Stored data entries
------------------------------------------------------------

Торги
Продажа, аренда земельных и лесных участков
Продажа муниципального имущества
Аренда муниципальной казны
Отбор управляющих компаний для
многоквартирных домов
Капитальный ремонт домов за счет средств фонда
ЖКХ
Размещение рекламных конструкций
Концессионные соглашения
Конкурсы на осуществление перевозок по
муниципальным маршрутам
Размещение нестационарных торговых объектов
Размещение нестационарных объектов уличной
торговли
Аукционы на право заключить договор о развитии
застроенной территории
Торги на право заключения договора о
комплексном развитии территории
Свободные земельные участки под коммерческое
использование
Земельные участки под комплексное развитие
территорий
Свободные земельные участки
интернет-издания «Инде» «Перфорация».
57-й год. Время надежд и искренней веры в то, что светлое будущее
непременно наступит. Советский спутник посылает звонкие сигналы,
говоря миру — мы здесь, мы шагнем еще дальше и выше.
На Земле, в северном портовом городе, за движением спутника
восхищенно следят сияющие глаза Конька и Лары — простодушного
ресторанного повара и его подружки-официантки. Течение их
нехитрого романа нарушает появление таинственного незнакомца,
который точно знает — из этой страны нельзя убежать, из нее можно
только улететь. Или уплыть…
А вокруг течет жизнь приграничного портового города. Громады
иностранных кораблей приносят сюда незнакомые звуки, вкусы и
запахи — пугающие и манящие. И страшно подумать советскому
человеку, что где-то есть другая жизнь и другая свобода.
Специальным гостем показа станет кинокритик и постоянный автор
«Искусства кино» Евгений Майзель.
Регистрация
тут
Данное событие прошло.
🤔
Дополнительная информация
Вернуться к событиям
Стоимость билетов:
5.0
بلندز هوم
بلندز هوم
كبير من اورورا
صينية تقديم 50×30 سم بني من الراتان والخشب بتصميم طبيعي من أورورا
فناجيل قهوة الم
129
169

------------------------------------------------------------

> _WORK INSTRUCTION_
Counting the line that contains "нехитрого романа нарушает" as the first, copy exactly every line through the end of the records, and nothing else.

> _TASK RESULT_
нехитрого романа нарушает появление таинственного незнакомца,
который точно знает — из этой страны нельзя убежать, из нее можно
только улететь. Или уплыть…
А вокруг течет жизнь приграничного портового города. Громады
иностранных кораблей приносят сюда незнакомые звуки, вкусы и
запахи — пугающие и манящие. И страшно подумать советскому
человеку, что где-то есть другая жизнь и другая свобода.
Специальным гостем показа станет кинокритик и постоянный автор
«Искусства кино» Евгений Майзель.
Регистрация
тут
Данное событие прошло.
🤔
Дополнительная информация
Вернуться к событиям
Стоимость билетов:
5.0
بلندز هوم
بلندز هوم
كبير من اورورا
صينية تقديم 50×30 سم بني من الراتان والخشب بتصميم طبيعي من أورورا
فناجيل قهوة الم
129
169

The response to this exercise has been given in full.